Listeners can choose from among a number of historical-instrument performances of
Mozart's keyboard works. There are the compelling irregular, somewhat abrupt versions by
Andreas Staier, the expressive readings of
Ronald Brautigam, the clean-lined treatments of
Malcolm Bilson, and now a cycle by South African-British fortepianist
Kristian Bezuidenhout on the Harmonia Mundi label.

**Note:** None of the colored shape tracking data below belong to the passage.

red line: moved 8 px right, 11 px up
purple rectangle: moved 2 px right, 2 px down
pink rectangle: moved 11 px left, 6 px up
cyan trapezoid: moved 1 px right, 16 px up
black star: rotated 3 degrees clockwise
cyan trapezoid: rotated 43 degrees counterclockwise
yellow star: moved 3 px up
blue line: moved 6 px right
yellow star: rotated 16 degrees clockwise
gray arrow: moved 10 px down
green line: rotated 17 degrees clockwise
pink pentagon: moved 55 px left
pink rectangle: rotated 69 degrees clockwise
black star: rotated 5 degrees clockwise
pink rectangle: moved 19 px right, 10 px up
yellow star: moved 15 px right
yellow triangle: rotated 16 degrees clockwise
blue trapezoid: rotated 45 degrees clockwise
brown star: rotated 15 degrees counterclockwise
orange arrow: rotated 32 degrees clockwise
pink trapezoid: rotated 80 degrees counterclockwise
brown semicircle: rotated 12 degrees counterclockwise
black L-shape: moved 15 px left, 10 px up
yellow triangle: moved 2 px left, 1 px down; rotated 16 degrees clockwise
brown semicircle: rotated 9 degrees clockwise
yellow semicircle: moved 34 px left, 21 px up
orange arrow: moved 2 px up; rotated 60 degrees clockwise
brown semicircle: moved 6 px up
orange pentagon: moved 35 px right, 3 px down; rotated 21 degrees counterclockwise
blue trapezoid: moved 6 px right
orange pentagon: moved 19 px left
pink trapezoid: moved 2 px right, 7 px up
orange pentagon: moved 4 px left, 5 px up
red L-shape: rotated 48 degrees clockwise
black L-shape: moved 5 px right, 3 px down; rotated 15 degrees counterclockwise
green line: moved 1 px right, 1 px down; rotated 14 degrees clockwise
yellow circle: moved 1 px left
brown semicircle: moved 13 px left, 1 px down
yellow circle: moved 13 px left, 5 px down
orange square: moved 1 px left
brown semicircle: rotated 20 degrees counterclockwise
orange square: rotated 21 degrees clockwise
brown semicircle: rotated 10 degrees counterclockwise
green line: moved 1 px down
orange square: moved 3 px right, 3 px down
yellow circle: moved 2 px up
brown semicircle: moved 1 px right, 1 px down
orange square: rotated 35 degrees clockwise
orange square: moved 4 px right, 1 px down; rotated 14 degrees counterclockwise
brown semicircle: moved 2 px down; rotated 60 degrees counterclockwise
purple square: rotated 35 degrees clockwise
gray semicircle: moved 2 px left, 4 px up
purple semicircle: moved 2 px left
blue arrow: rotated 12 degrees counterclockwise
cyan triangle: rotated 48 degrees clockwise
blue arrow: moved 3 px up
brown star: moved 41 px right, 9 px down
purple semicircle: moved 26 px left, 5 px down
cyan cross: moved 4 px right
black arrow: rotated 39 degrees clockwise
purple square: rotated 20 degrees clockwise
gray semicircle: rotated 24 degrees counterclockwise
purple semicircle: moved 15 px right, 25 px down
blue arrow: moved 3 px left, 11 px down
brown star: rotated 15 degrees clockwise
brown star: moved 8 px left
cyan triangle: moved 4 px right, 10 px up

Bezuidenhout is a somewhat experimental player, and his ideas (as in his bizarre concerto readings) can backfire. But one of the strengths of his series has been his choices among fortepianos built by American-Czech maker
Paul McNulty, copying instruments by Viennese builder
Anton Walter of
Mozart's and
Beethoven's time. Here he uses a copy of an 1805 Walter instrument, a real powerhouse that's a couple of decades too late for much of the music. But it works, for these are for the most part big works in which
Mozart was exploiting every bit of the new instrument's capabilities;
Bezuidenhout's slight exaggeration of pianistic effects allows him, as it were, to bring out
Mozart's excitement at discovering these capabilities. The two minor-key fantasies and the Prelude and Fugue in C major, K. 394, are presented here in muscular, intense readings that work very well. Even better are the 12 Variations on "Je suis Lindor" in B flat major, K. 354, which can be a very tricky work to bring beyond the mundane. In
Bezuidenhout's hands it's a sonic adventure. It might be argued that, composed in the year 1778, these variations are close to the dividing line between fortepiano and harpsichord, but
Bezuidenhout certainly makes a strong case for them as piano works, and a work written for his own virtuoso use in Paris would likely have been conceived with the latest technology in mind. The location of the recording by Harmonia Mundi USA is not specified, but it is quite fine: the inner workings of the fortepiano are heard but not fetishized.